AURORA determines revenues, value and dispatch cost ($/MWh) for all three configurations, based upon generation levels, fuel cost and consumption rate.
What Does Wind Really Cost?
Ray Bliven, Power Rates Manager for the Bonneville Power Administration, describes the practical pitfalls of developing wind resources, how to model wind generation with AURORA, and discusses issues surrounding wind generation.
Bliven uses AURORA to model and value a proposed 83-tower wind farm in Eastern Washington. To model the wind resource, AURORA accepts several inputs, including the site's hourly generation or the wind speed and the projected tower heights. From these, AURORA produces the power curve (a cube function of the wind speed) and normalizes the average output. With the initial model built, a representative week for each month is selected, and AURORA converts each hour’s generation into a forced outage factor for each of the 168 hours per week, using a monthly time series vector to refer to the appropriate weekly time series vector.

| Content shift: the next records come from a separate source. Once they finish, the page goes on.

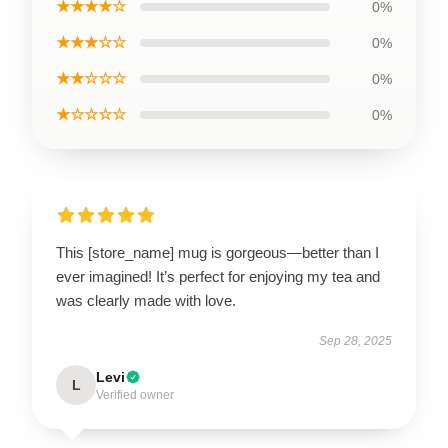
★★★★☆
0%
★★★☆☆
0%
★★☆☆☆
0%
★☆☆☆☆
0%
This [store_name] mug is gorgeous—better than I
ever imagined! It’s perfect for enjoying my tea and
was clearly made with love.
Sep 28, 2025
Levi
L
Verified owner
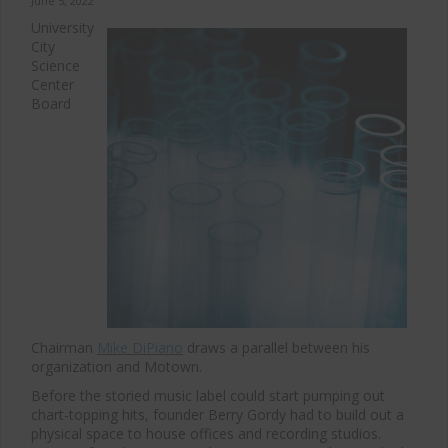
June 5, 2022
University
City
Science
Center
Board
Chairman
Mike DiPiano
draws a parallel between his
organization and Motown.
Before the storied music label could start pumping out
chart-topping hits, founder Berry Gordy had to build out a
physical space to house offices and recording studios.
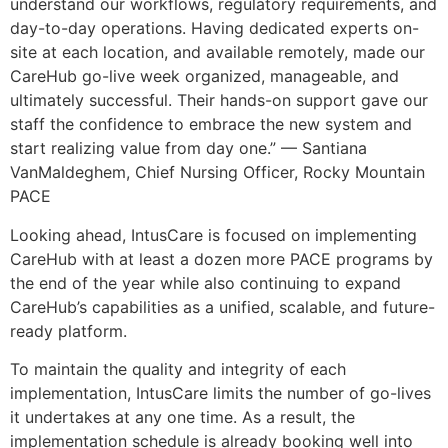
understand our workflows, regulatory requirements, and
day-to-day operations. Having dedicated experts on-
site at each location, and available remotely, made our
CareHub go-live week organized, manageable, and
ultimately successful. Their hands-on support gave our
staff the confidence to embrace the new system and
start realizing value from day one.” — Santiana
VanMaldeghem, Chief Nursing Officer, Rocky Mountain
PACE
Looking ahead, IntusCare is focused on implementing
CareHub with at least a dozen more PACE programs by
the end of the year while also continuing to expand
CareHub’s capabilities as a unified, scalable, and future-
ready platform.
To maintain the quality and integrity of each
implementation, IntusCare limits the number of go-lives
it undertakes at any one time. As a result, the
implementation schedule is already booking well into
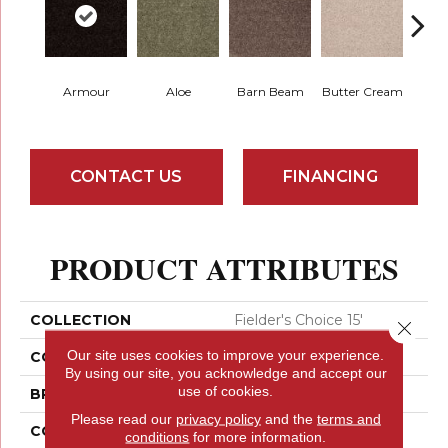
Car
Armour
Aloe
Barn Beam
Butter Cream
C
CONTACT US
FINANCING
PRODUCT ATTRIBUTES
COLLECTION
Fielder's Choice 15'
Close 
Our site uses cookies to improve your experience.
COLOR
Beige/Cream
By using our site, you acknowledge and accept our
use of cookies.
BRAND
Shaw Floors
Please read our
privacy policy
and the
terms and
CONSTRUCTION
Cut Pile
conditions
for more information.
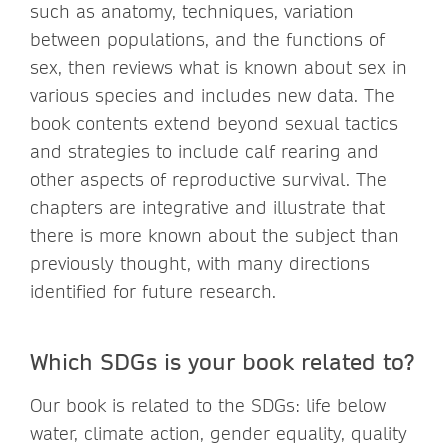
such as anatomy, techniques, variation
between populations, and the functions of
sex, then reviews what is known about sex in
various species and includes new data. The
book contents extend beyond sexual tactics
and strategies to include calf rearing and
other aspects of reproductive survival. The
chapters are integrative and illustrate that
there is more known about the subject than
previously thought, with many directions
identified for future research.
Which SDGs is your book related to?
Our book is related to the SDGs: life below
water, climate action, gender equality, quality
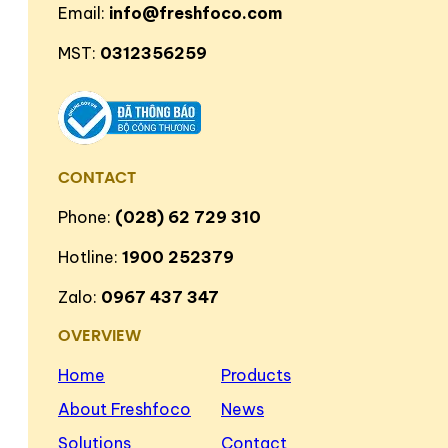
Email:
info@freshfoco.com
MST:
0312356259
CONTACT
Phone:
(028) 62 729 310
Hotline:
1900 252379
Zalo:
0967 437 347
OVERVIEW
Home
Products
About Freshfoco
News
Solutions
Contact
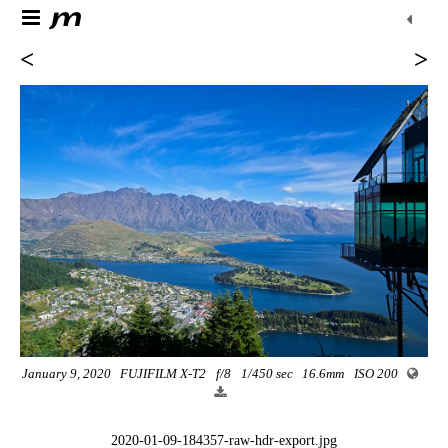
<
>
January 9, 2020
FUJIFILM X-T2
f/8
1/450 sec
16.6mm
ISO 200
2020-01-09-184357-raw-hdr-export.jpg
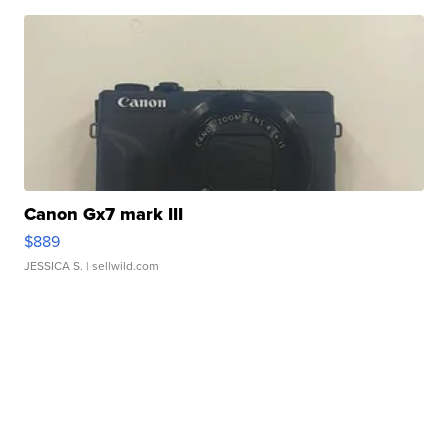
Canon Gx7 mark III
$889
JESSICA S.
| sellwild.com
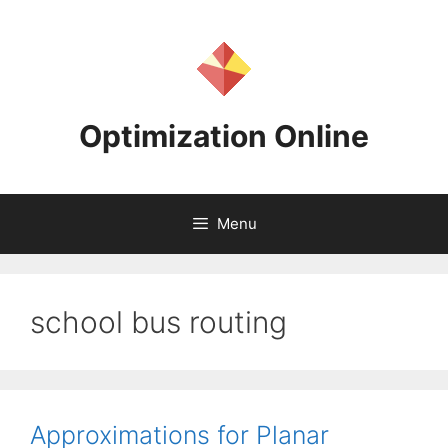
Skip
to
content
Optimization Online
Menu
school bus routing
Approximations for Planar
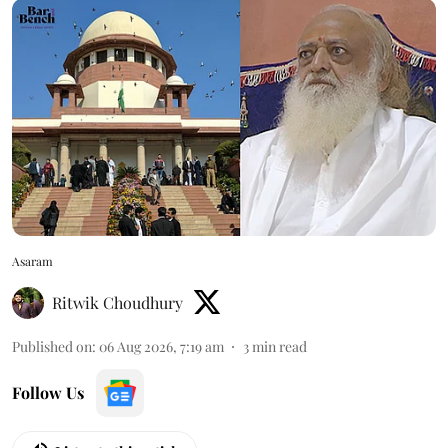
Asaram
Ritwik Choudhury
Published on
:
06 Aug 2026, 7:19 am
3
min read
Follow Us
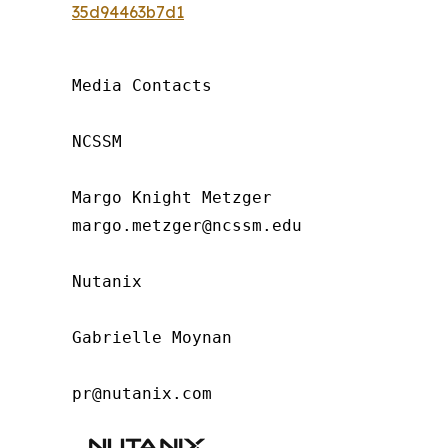
35d94463b7d1
Media Contacts

NCSSM

Margo Knight Metzger

margo.metzger@ncssm.edu

Nutanix

Gabrielle Moynan

pr@nutanix.com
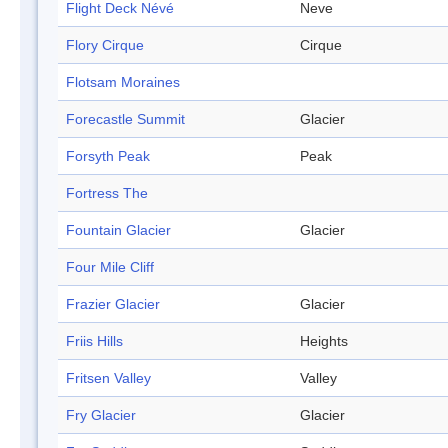
Flight Deck Névé
Neve
Flory Cirque
Cirque
Flotsam Moraines
Forecastle Summit
Glacier
Forsyth Peak
Peak
Fortress The
Fountain Glacier
Glacier
Four Mile Cliff
Frazier Glacier
Glacier
Friis Hills
Heights
Fritsen Valley
Valley
Fry Glacier
Glacier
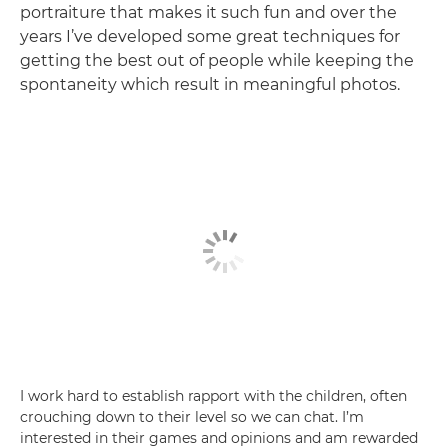
portraiture that makes it such fun and over the
years I’ve developed some great techniques for
getting the best out of people while keeping the
spontaneity which result in meaningful photos.
I work hard to establish rapport with the children, often
crouching down to their level so we can chat. I’m
interested in their games and opinions and am rewarded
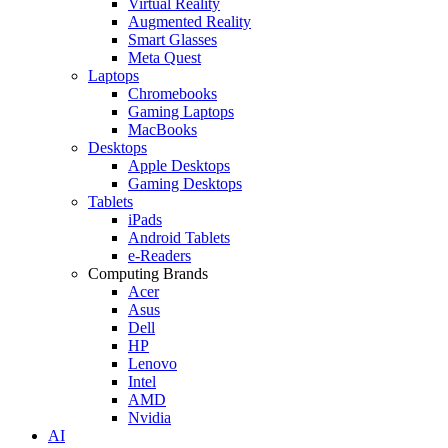
Virtual Reality
Augmented Reality
Smart Glasses
Meta Quest
Laptops
Chromebooks
Gaming Laptops
MacBooks
Desktops
Apple Desktops
Gaming Desktops
Tablets
iPads
Android Tablets
e-Readers
Computing Brands
Acer
Asus
Dell
HP
Lenovo
Intel
AMD
Nvidia
AI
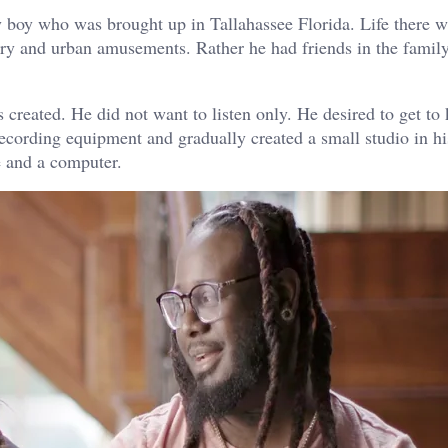
oy who was brought up in Tallahassee Florida. Life there wa
xury and urban amusements. Rather he had friends in the famil
created. He did not want to listen only. He desired to get to
ecording equipment and gradually created a small studio in h
e and a computer.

With this initial model set up, Bliven shows additional analyses. First, using AURORA, he demonstrates the effect of geographic concentration of wind resources on the northwest power market versus geographically dispersed wind assets, in terms of production and pricing.
Bliven then tests how wind generation changes the amount of GHGs produced. (If additional wind generation shifts system operations from base load plants to cycling plants, wind power may paradoxically increase emissions, owing to inefficient dispatching of combustion resources to cover down times.) Blevin uses AURORA’s closed-system dispatch feature to examine two portfolios: one with a 100 MW of wind generation and a 100 MW single combustion turbine, the other with a 100 MW combined cycle combustion turbine. AURORA's analysis shows an increase in fossil fuel usage and GHG production for the non-wind CCCT portfolio, but a significant decrease in NOx and SO2 production.
Bliven then uses AURORA to compare an open system with 4,135 MW of wind generation replaced by combined cycle combustion turbines, finding a smaller increase in fuel usage and GHG production in the non-wind system, along with slight increases in NOx and SO2 production.
Using AURORA, Bliven's analyses indicate that:
- Wind generation in the WECC is substantial enough to affect pricing and warrant hourly modeling to predict market clearing prices
- Geographic concentration of wind generation is more expensive to MCPs (market clearing prices) than dispersed wind generation.
- Emission savings from wind generation are minimized if SCCT (single cycle combustion turbine) operations are increased to regulate wind output and meet load requirements.